Question A6.1: The countercurrent extraction shown in Figure A6.2 is carrie...
The countercurrent extraction shown in Figure A6.2 is carried out through step 30. Calculate the fraction of solutes A and B in tubes 5, 10, 15, 20, 25, and 30.
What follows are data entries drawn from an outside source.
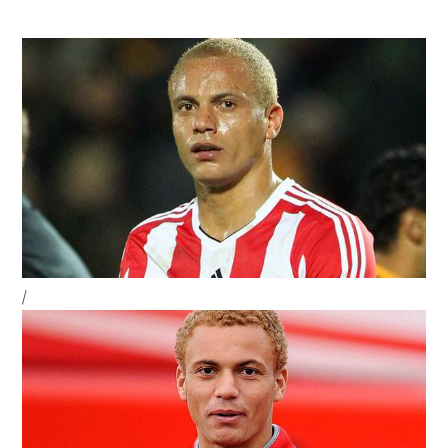
Strikers
To
Save
Their
Status
Sidebar
/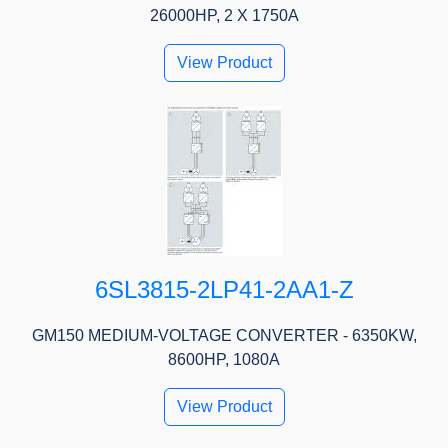
26000HP, 2 X 1750A
View Product
6SL3815-2LP41-2AA1-Z
GM150 MEDIUM-VOLTAGE CONVERTER - 6350KW,
8600HP, 1080A
View Product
The fraction, q, of each solute that remains in the lower phase is calculated using equation A6.1.
\left(q_{\mathrm{aq}}\right)_1=\frac{(\text { moles aq })_1}{(\text { moles aq })_0}=\frac{V_{\mathrm{aq}}}{D V_{\mathrm{org}}+V_{\mathrm{aq}}} (A6.1)
Since the volumes of the lower and upper phases are equal, we get
q_{\mathrm{A}}=\frac{1}{D_{\mathrm{A}}+1}=\frac{1}{5+1}=0.167
and
q_{\mathrm{B}}=\frac{1}{D_{\mathrm{B}}+1}=\frac{1}{0.5+1}=0.667
Thus, p_{\mathrm{A}} is 0.833 and p_{\mathrm{B}} is 0.333 . For solute \mathrm{A}, the fraction present in tubes 5 , 10,15,20,25, and 30 after step 30 are
\begin{gathered} f(5,30)=\frac{30 !}{(30-5) ! 5 !}(0.833)^{5}(0.167)^{30-5}=2.1 \times 10^{-15} \approx 0 \\ f(10,30)=\frac{30 !}{(30-10) ! 10 !}(0.833)^{10}(0.167)^{30-10}=1.4 \times 10^{-9} \approx 0 \\ f(15,30)=\frac{30 !}{(30-15) ! 15 !}(0.833)^{15}(0.167)^{30-15}=2.2 \times 10^{-5} \approx 0 \\ f(20,30)=\frac{30 !}{(30-20) ! 20 !}(0.833)^{20}(0.167)^{30-20}=0.013 \\ f(25,30)=\frac{30 !}{(30-25) ! 25 !}(0.833)^{25}(0.167)^{30-25}=0.192 \\ f(30,30)=\frac{30 !}{(30-30) ! 30 !}(0.833)^{30}(0.167)^{30-30}=0.004 \end{gathered}
The fraction of solute B in tubes 5,10,15,20,25, and 30 are calculated in the same way, yielding respective values of 0.023,0.153,0.025,0,0, and 0 . A complete histogram of the distribution of solutes A and B is given in Figure A6.3 and shows that the two solutes have been successfully separated.